Well I am alive. TNBC comes back sooner than later so I am well past the time of recurrences. Still whatever caused me to get it in the first place probably is still there so I am not completely off the hook for a new primary. I've had some false alarms which were so terrifying and expensive to follow up. I don't spend much time thinking about cancer. I do go to the survivor cooking class to make sure my diet isn't part of the cause. And almost 3 years ago, I had my chest reconstructed to correct some of the asymmetry and many cross-crossing scars I had. Still have some scars but you'd have to look at my nude body very carefully to find them. Bonus: I don't really need to wear a bra as I have a chest now of a 12 year old. And I am no longer fat so yay for that.
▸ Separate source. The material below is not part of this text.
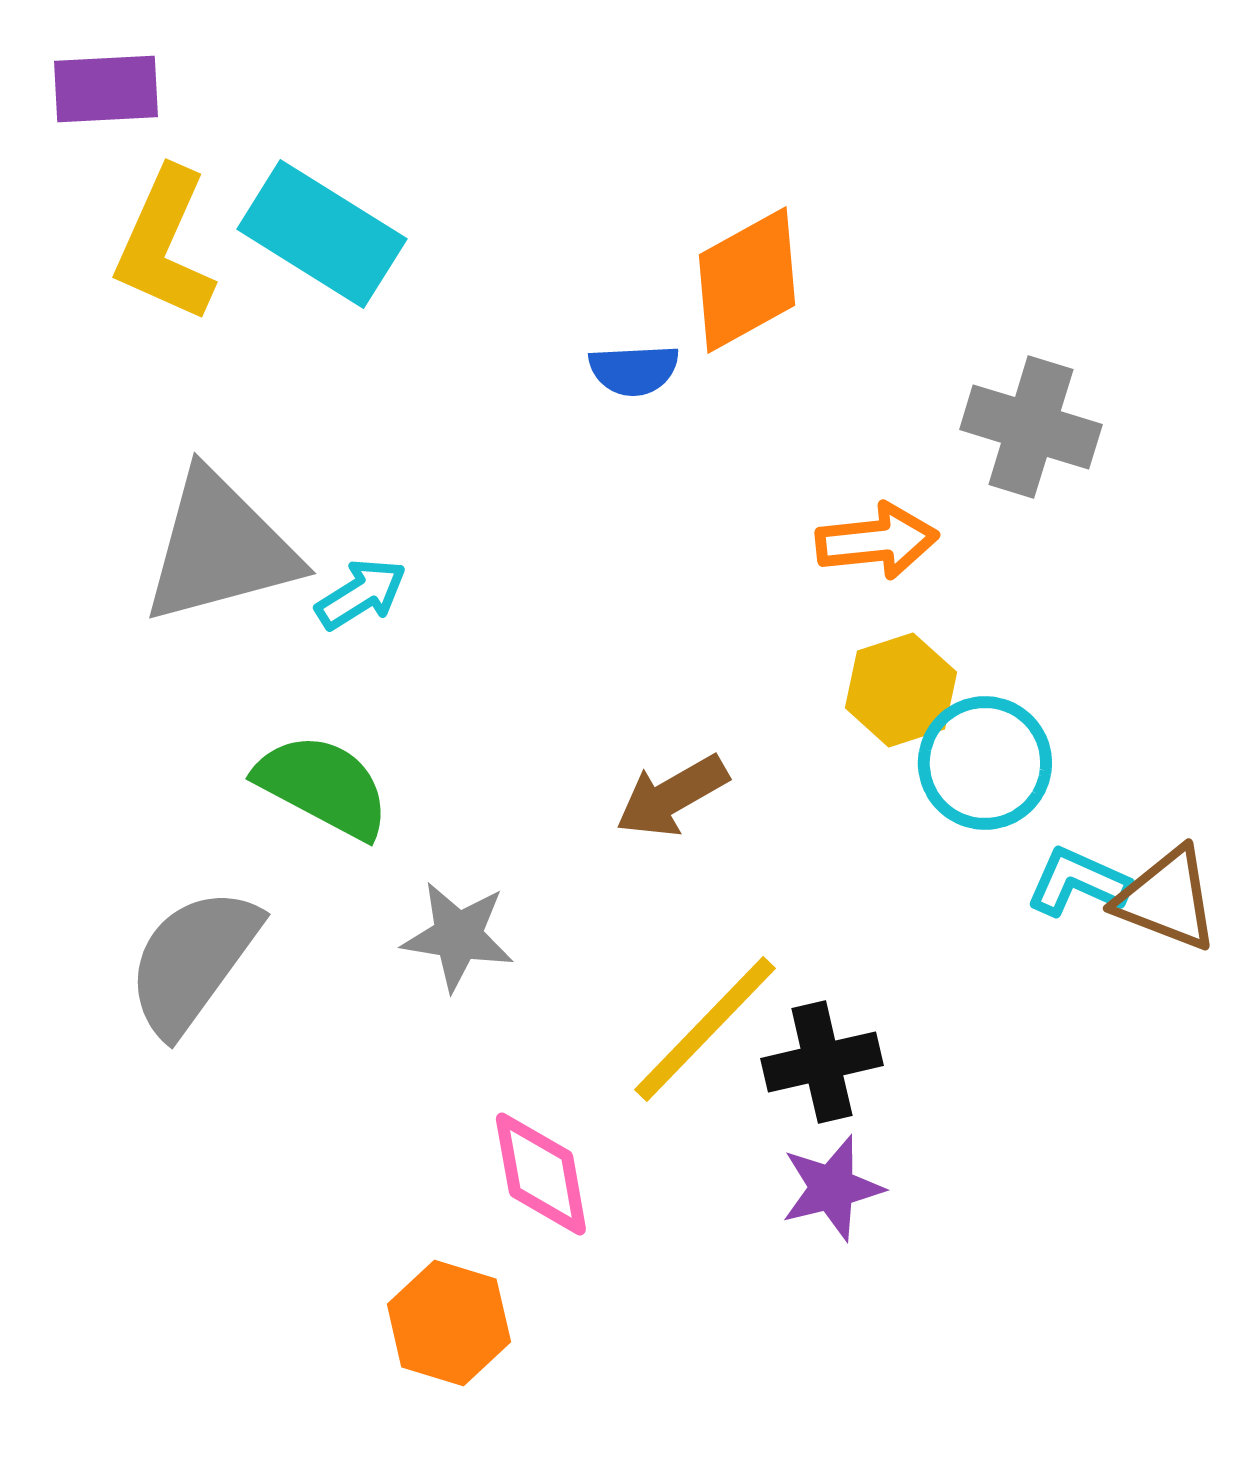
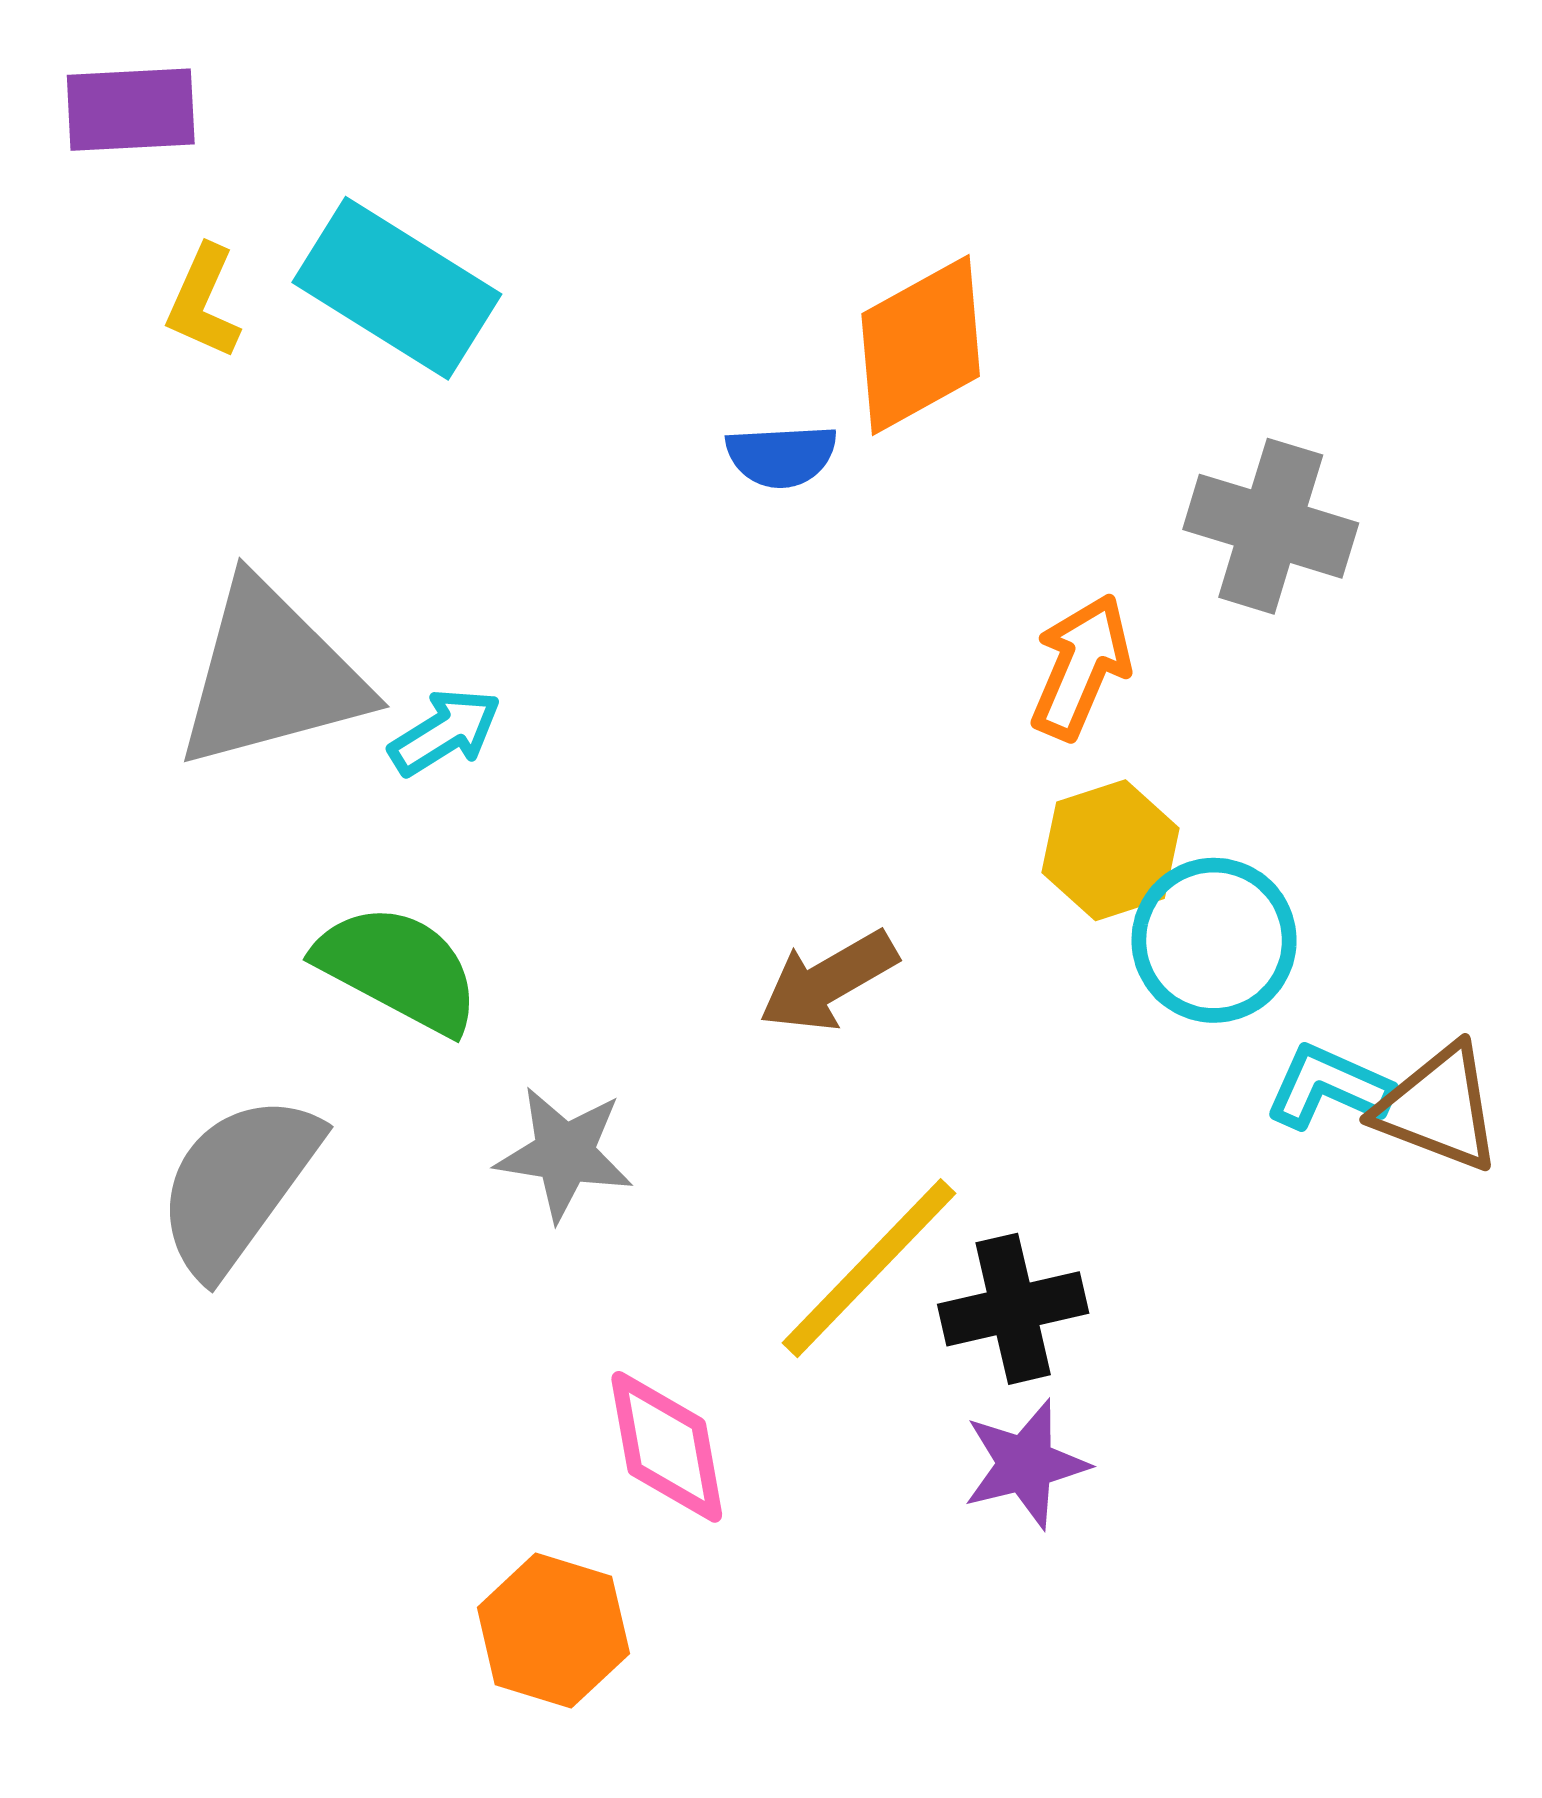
yellow L-shape: (165, 245) -> (203, 302), size x0.6
orange arrow: (877, 541) -> (1081, 667), turned -61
Summer continues to plague me with hot temps and humidity making running a chore. The kids are in school. Still need to completely plan our trip but I keep running into roadblocks.

3 comments:

Elephant's Child said...

Hooray for making that anniversary - with hopefully many more to come.
My exerience with (very mild) chemo was that I piddled an incredible blue shade, and that I lost my grey hairs (they came back) and the hair on my arms and legs - which didn't return.

Sue in Italia/In the Land Of Cancer said...

I didn't realize that you had cancer. Most of my hair did return though it seems a bit thinner on my head.

Blue pee...they had given me some dye to color the 'sentinel nodes' which turned my pee blue.

Elephant's Child said...

I didn't have the chemo as for cancer but as a treatment my neurologist prescribed for an aggressive MS flare-up. It worked. Briefly.